Blu-Ray and HD-DVD disks will have DRM that is compatible. Isn’t that nice? Not that any DRM system has ever worked, but it’s great that they can find ways to funnel money into worthless technology that has the only end result the inconveniencing of their own customers. One piece of this technology, ROM Mark, is meant to stop the big pirates in Asia. Want to bet it won’t work?
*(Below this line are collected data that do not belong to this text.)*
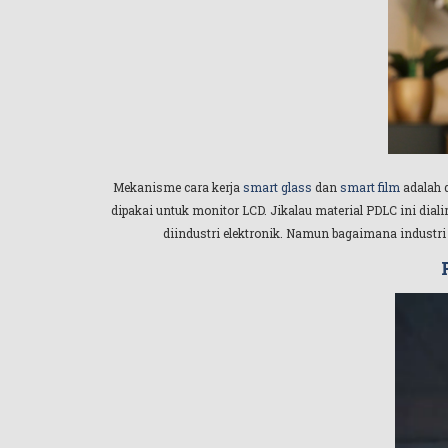
Mekanisme cara kerja
smart glass
dan
smart film
adalah 
dipakai untuk monitor LCD. Jikalau material PDLC ini diali
diindustri elektronik. Namun bagaimana industri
The other piece is called BD+ and is geared to hindering attempts to crack the encryption technology shielding the content. Essentially, it allows the BDA to update the encryption scheme should the current technique be cracked. If a coder comes up with the Blu-ray equivalent of DeCSS, the BDA simply updates the format’s crypto engine on all future releases, limiting the volume of content that can be nabbed. Does that mean that the existing players will cease to work with newer movies? Hey, great way to punk your customers. Alternately, the system could force all DVD players to have an internet connection in order to have “updates” forced on them at the whim of the manufacturer or the MPAA. Um, yeah, good idea. How many people are ready to hook their television set to the internet?

Explain how it’s possible to protect things my eyes can see and my ears can hear from being copied in some way. Sure, you may be able to slow the adoption of technology that makes perfect copies. You won’t stop it. More importantly, the MP3 revolution has taught us one thing – people don’t care about perfect copies, just decent ones. Nobody can say an MP3 encoded at 160 kbps sounds just as good as the CD, but it’s good enough. Nobody can say that an XVID-encoded 1 gig video rip of a DVD looks as good as the original DVD, but it’s good enough.
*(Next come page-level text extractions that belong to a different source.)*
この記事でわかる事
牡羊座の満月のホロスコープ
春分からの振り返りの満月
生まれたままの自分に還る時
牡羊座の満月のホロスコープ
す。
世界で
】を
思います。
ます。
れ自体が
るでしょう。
So, why bother with DRM that won’t stop the big pirates in China, won’t stop people from making “good enough” copies at all, and just annoys the hell out of people who aren’t geeky enough to read the internet instructions on how to make those “good enough” copies? It’s an amazing waste of money, when the movie industry claims it’s low on cash. Ignore their record-setting box office numbers – if the MPAA says they’re hurting, those crocodile tears must be dealt with.